Spesso l’ospedale dell’Annunziata di Cosenza viene raccontato attraverso criticità e difficoltà del sistema sanitario. Tuttavia, accanto alle segnalazioni negative, non mancano storie di buona sanità che meritano di essere raccontate.
È il caso della testimonianza inviata alla nostra redazione da una lettrice cosentina, Donatella Mannarino, che ha voluto condividere pubblicamente la sua esperienza nel reparto di ginecologia dopo un intervento chirurgico e alcuni giorni di ricovero.
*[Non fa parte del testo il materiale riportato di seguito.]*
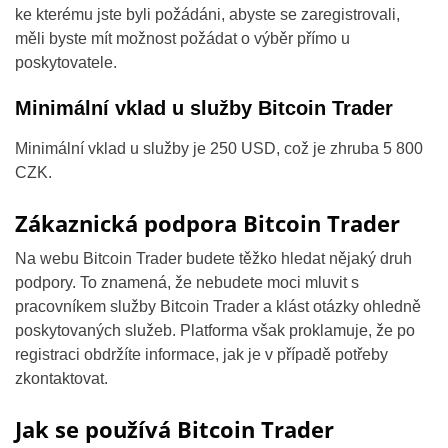
ke kterému jste byli požádáni, abyste se zaregistrovali,
měli byste mít možnost požádat o výběr přímo u
poskytovatele.
Minimální vklad u služby Bitcoin Trader
Minimální vklad u služby je 250 USD, což je zhruba 5 800
CZK.
Zákaznická podpora Bitcoin Trader
Na webu Bitcoin Trader budete těžko hledat nějaký druh
podpory. To znamená, že nebudete moci mluvit s
pracovníkem služby Bitcoin Trader a klást otázky ohledně
poskytovaných služeb. Platforma však proklamuje, že po
registraci obdržíte informace, jak je v případě potřeby
zkontaktovat.
Jak se používá Bitcoin Trader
Di seguito riportiamo integralmente la lettera inviata alla redazione:
“Vorrei esprimere la mia gratitudine al personale del reparto di ginecologia dell’Annunziata di Cosenza per aver smentito la cattiva fama che spesso accompagna questo ospedale. La mia esperienza è stata incredibilmente positiva, grazie alla professionalità, alla gentilezza e all’enorme umanità di medici, infermieri, oss, personale di supporto e pulizie.
Sono stata ricoverata da mercoledì pomeriggio a sabato mattina, dall’11 al 14 marzo 2026, e durante questo periodo ho dovuto affrontare un intervento chirurgico. In quei giorni ho incontrato tante persone che lavorano con dedizione e rispetto verso i pazienti.
Il personale è stato così numeroso che non ricordo i cognomi di tutti: posso citare il primario, il dottor Maurizio Guido, il dottor Giovanni Prota, l’anestesista Stefano, una specializzanda di nome Lorenza e anche Francesca, che si occupa delle pulizie. Ma in realtà il mio ringraziamento va a tutti, perché mi sembrerebbe sgarbato nominare qualcuno e non altri.
Sono stati tutti straordinariamente disponibili e premurosi. Grazie a loro ho sentito di essere stata in buone mani. Spero che questa mia testimonianza possa essere un esempio per tutti: a volte la realtà può essere molto migliore delle voci che girano.”
Una testimonianza che, al di là delle difficoltà che il sistema sanitario affronta quotidianamente, ricorda come dietro i reparti ospedalieri ci siano professionisti che lavorano con impegno e umanità, spesso lontano dai riflettori. In questo caso, una paziente ha deciso di raccontarlo pubblicamente.